• The task
What is needed here is an exact copy of every entry.

• Provided data
- Opening Delimiter -

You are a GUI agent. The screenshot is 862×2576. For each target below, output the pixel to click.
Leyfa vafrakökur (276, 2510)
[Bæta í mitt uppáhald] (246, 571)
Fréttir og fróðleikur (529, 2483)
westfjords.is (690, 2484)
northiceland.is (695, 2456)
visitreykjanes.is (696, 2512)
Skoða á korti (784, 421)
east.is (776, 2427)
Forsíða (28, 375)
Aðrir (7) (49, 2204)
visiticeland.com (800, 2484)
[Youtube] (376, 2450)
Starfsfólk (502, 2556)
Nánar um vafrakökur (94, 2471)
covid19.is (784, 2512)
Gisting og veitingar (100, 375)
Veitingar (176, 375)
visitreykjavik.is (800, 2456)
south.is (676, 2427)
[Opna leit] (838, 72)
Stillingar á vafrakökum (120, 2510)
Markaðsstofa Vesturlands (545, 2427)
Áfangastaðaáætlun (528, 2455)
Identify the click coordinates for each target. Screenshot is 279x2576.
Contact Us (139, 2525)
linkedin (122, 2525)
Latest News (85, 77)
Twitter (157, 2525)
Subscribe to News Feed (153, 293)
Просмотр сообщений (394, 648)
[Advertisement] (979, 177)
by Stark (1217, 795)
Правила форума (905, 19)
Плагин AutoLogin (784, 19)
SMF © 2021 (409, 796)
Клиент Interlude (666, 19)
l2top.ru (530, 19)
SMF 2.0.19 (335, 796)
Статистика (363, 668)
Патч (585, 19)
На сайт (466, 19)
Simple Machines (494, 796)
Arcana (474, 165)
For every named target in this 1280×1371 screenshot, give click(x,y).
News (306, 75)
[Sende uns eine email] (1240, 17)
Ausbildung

- Closing Delimiter -

• Exercise answer
You are a GUI agent. The screenshot is 862×2576. For each target below, output the pixel to click.
Leyfa vafrakökur (276, 2510)
[Bæta í mitt uppáhald] (246, 571)
Fréttir og fróðleikur (529, 2483)
westfjords.is (690, 2484)
northiceland.is (695, 2456)
visitreykjanes.is (696, 2512)
Skoða á korti (784, 421)
east.is (776, 2427)
Forsíða (28, 375)
Aðrir (7) (49, 2204)
visiticeland.com (800, 2484)
[Youtube] (376, 2450)
Starfsfólk (502, 2556)
Nánar um vafrakökur (94, 2471)
covid19.is (784, 2512)
Gisting og veitingar (100, 375)
Veitingar (176, 375)
visitreykjavik.is (800, 2456)
south.is (676, 2427)
[Opna leit] (838, 72)
Stillingar á vafrakökum (120, 2510)
Markaðsstofa Vesturlands (545, 2427)
Áfangastaðaáætlun (528, 2455)
Identify the click coordinates for each target. Screenshot is 279x2576.
Contact Us (139, 2525)
linkedin (122, 2525)
Latest News (85, 77)
Twitter (157, 2525)
Subscribe to News Feed (153, 293)
Просмотр сообщений (394, 648)
[Advertisement] (979, 177)
by Stark (1217, 795)
Правила форума (905, 19)
Плагин AutoLogin (784, 19)
SMF © 2021 (409, 796)
Клиент Interlude (666, 19)
l2top.ru (530, 19)
SMF 2.0.19 (335, 796)
Статистика (363, 668)
Патч (585, 19)
На сайт (466, 19)
Simple Machines (494, 796)
Arcana (474, 165)
For every named target in this 1280×1371 screenshot, give click(x,y).
News (306, 75)
[Sende uns eine email] (1240, 17)
Ausbildung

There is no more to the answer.